OP Flowers you sound like a fabulous dad and to be honest the character assassination you've experience in this thread is disgusting and the worst I've seen of mumsnet. I hope you and your wife work things out.

GraysAnalogy · 18/08/2015 12:33

Me too owl, if that doesn't shut people up nothing will. I hope people read that and have a long hard think about what shite they've been posting.

Iamatotalandutteridiot · 18/08/2015 12:33

Well, no, Koal because the current wife's excess money in going into the pot to pay Ex wife OTO CSA...

nulgirl · 18/08/2015 12:33

Lots of posters on this thread seem incredibly immature and think that the wife should get what she wants because she's female and her urge to procreate should be pandered to at any cost to her partner or the rest of the family. This attitude does the general female population no favours as it makes us appear all appear completely irrational and at the mercy of our hormones.

sharonthewaspandthewineywall · 18/08/2015 12:34

I think it's vile how people are referring to the ops son as if he's not a valid sibling because of his special needs ffs. It's almost like people are saying his daughter needs a 'proper' sibling. Well sorry to break it to you guys there is no guarantee in life that even if OP and his wife had another child it would be NT and be able to play with it's sister and help look after it's elderly parents and other such bollocks that people on here are coming out with.
As for people calling OPs daughter an only child as that's what she effectively is (?) you ought to be ashamed of yourselves

GeorgeYeatsAutomaticWriter · 18/08/2015 12:34

I feel really sad numbertwelve has had yo post that. Some of you ought yo be ashamed of yourselves

Agree Owlllady.

Iamatotalandutteridiot your assumptions are increasingly nasty.

be prepared for your current wife to not be happy with the long term arrangements of her working her backside off for your comfortable life.

For fuck sake. Shame on you. Do you think the OP's most recent post sounds like an easy life?

horseygeorgie · 18/08/2015 12:35

Jeez, this site gets worse by the day. Seriously unfair comments on here. It is EVERYONES right to change their mind about having more children, male OR female and for whatever reason. No justification needs to be given and you lot are a vicious nest of vipers.

Koalafications · 18/08/2015 12:35

but please be prepared for your current wife to not be happy with the long term arrangements of her working her backside off for your comfortable life.

Where are you getting that from?! Confused Hmm

They both work full time.

Koalafications · 18/08/2015 12:36

Well, no, Koal because the current wife's excess money in going into the pot to pay Ex wife OTO CSA...
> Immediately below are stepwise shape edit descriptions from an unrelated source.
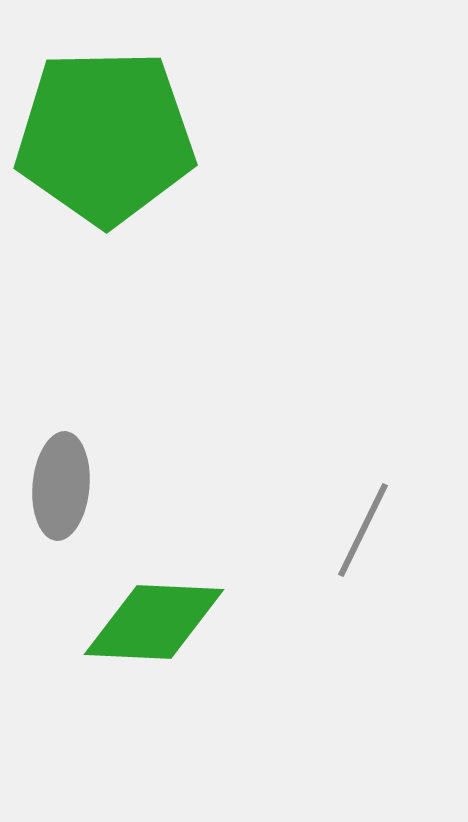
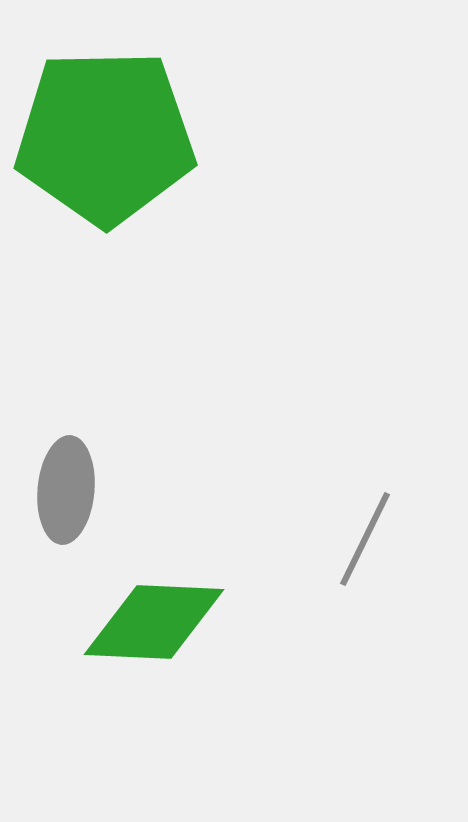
gray ellipse: moved 5 px right, 4 px down
gray line: moved 2 px right, 9 px down
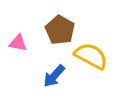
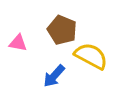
brown pentagon: moved 2 px right; rotated 8 degrees counterclockwise
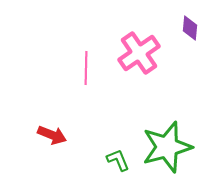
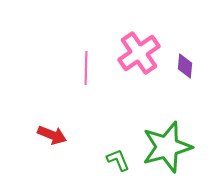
purple diamond: moved 5 px left, 38 px down
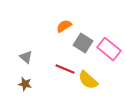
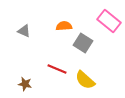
orange semicircle: rotated 28 degrees clockwise
pink rectangle: moved 28 px up
gray triangle: moved 2 px left, 26 px up; rotated 16 degrees counterclockwise
red line: moved 8 px left
yellow semicircle: moved 3 px left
And the OP has already said that his son needs more money because he is quite destructive.

Where has it been suggested that the OP is contributing to his ex wife's other DC?

GeorgeYeatsAutomaticWriter · 18/08/2015 12:36

Well, no, Koal because the current wife's excess money in going into the pot to pay Ex wife OTO CSA...

Perhaps if you actually bothered to READ the OP's posts instead of projecting and making assumptions, Iamatotalandutteridiot you would realise that his CSA contributions come out of his earnings and not from any joint pot.

GraysAnalogy · 18/08/2015 12:37

Well, no, Koal because the current wife's excess money in going into the pot to pay Ex wife OTO CSA...

Well what exactly would you suggest they do then Iam? It's what bloody happens when one partner earns more than another. Instead of thinking abut is as paying the CSA, perhaps think about it as her paying more towards the mortgage or other bills as she has more free spends. This is what MOST families do. My partner pays more towards the mortgage so I can have some money to spend on things, because he earns more than me. Otherwise one of us would have free spends and the other would be brassick.

So whilst you're criticising the setup, what do you think families should do? What do you think OP should do?

Koalafications · 18/08/2015 12:37

Oh and your username is very apt, good choice.

shovetheholly · 18/08/2015 12:38

You sound eminently thoughtful, reasonable and caring. I think no-one should be forced into having a child if they are not comfortable with doing so - woman or man. I do think you are paying the emotional price for being less than open with her about this. I understand that you did it to avoid aggro and to spare feelings, but it has essentially meant that your wife may well feel a bit deceived about your motives. It is always better to be open and face things head-on, but I expect that you realise this now without needing a lecture from me about it Smile.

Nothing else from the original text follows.